Time-based filtering is the third option, and it works without any metadata at all. The default ids are UUID version 1, which embeds a timestamp in the id itself. Pass a time_range as a tuple of two datetime objects and the search only considers records created in that window. The whole month of September returns the demo records; August returns nothing.

Every dedicated vector database offers some version of this. The difference is that here it all lives inside the open source Postgres database that already holds the rest of your data. If you want to push retrieval further with keyword search and reranking on top of vectors, that is the territory of hybrid search for RAG.

Put an analysis step in front of retrieval

Right now the pipeline sends every question straight to vector search. The upgrade that makes this setup powerful is one extra step before retrieval, an LLM call with structured output that analyzes the incoming question and assigns it a category. That category then feeds the metadata filter, the filtered search retrieves the right slice of the data, and the synthesizer produces the final answer.

You are building a chain of actions. Classify, filter, retrieve, synthesize. Once you start designing pipelines like that, the sky is the limit, and it is how the pros integrate AI into real systems. That pipeline design matters more than the choice of vector store, and it belongs to the broader skill set of building production AI systems.

If you want to see every step on screen, watch the full Postgres RAG tutorial. The repository with the vector store class, the synthesizer, and the FAQ dataset is linked in the video description.

FAQ

Can PostgreSQL be used as a vector database?

Yes.
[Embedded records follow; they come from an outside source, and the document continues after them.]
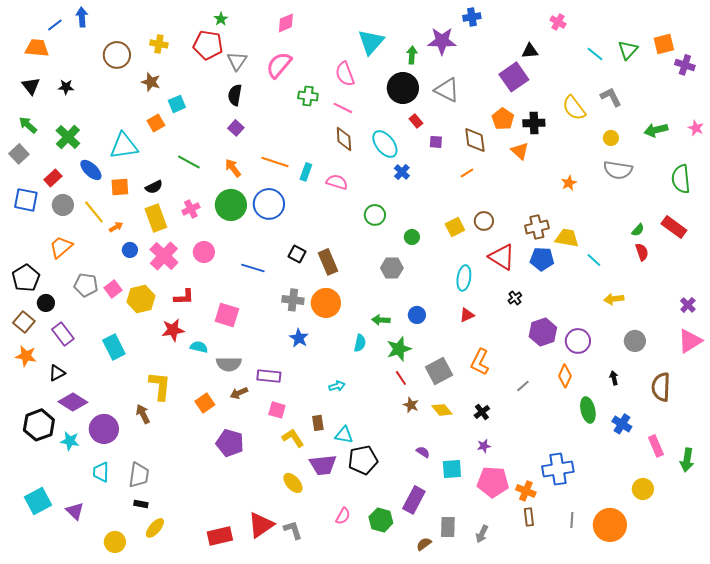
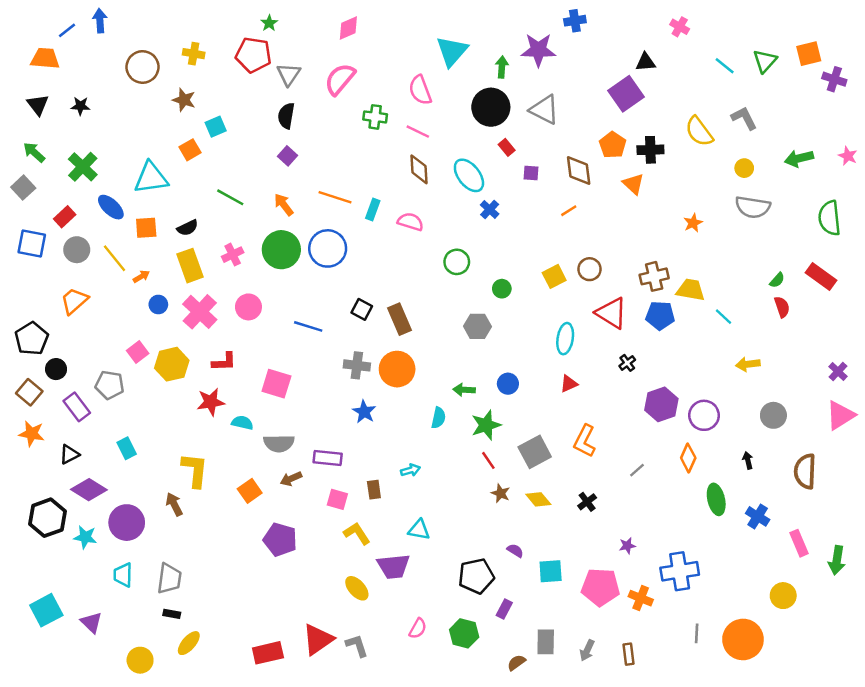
gray pentagon: (86, 285) -> (110, 385), moved
cyan rectangle: (114, 347) -> (127, 448), moved, size x0.7
brown rectangle: (318, 423) -> (374, 490), moved
purple star: (484, 446) -> (627, 546), moved
black pentagon: (363, 460) -> (476, 576), moved
purple rectangle: (414, 500) -> (504, 609), size x0.6
brown rectangle: (529, 517) -> (628, 654), moved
The pgvector extension adds a vector data type and similarity search to a regular Postgres database, and pgvectorscale adds a DiskANN index that speeds up queries further. You store embeddings in a table next to your relational data and query them with SQL or a Python client.
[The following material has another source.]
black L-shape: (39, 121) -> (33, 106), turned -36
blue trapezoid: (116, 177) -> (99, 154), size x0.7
Do I need a dedicated vector database for RAG?

For most applications, no. Postgres with pgvector matches or beats dedicated vector databases on latency for typical workloads, and you skip running a second system. If you scale into billions of records, a dedicated vector database might make sense at some point.

What is the difference between pgvector and pgvectorscale?

pgvector provides the vector data type and the similarity search operators. pgvectorscale, built by Timescale, complements it with the StreamingDiskANN index, which makes vector queries faster. You enable both extensions and still work with a normal Postgres database.

How do I read the similarity scores in the results?

The search returns a cosine distance, which is 1 minus the cosine similarity. The value ranges from 0 to 2. Lower is better, and a score close to zero means the vectors are nearly identical.

How do I stop the system from answering questions outside my data?

Have the model return an enough_context boolean alongside the answer using structured output. When retrieval returns context that does not cover the question, the boolean comes back false, and your application can route the conversation to a human instead of serving a made-up answer.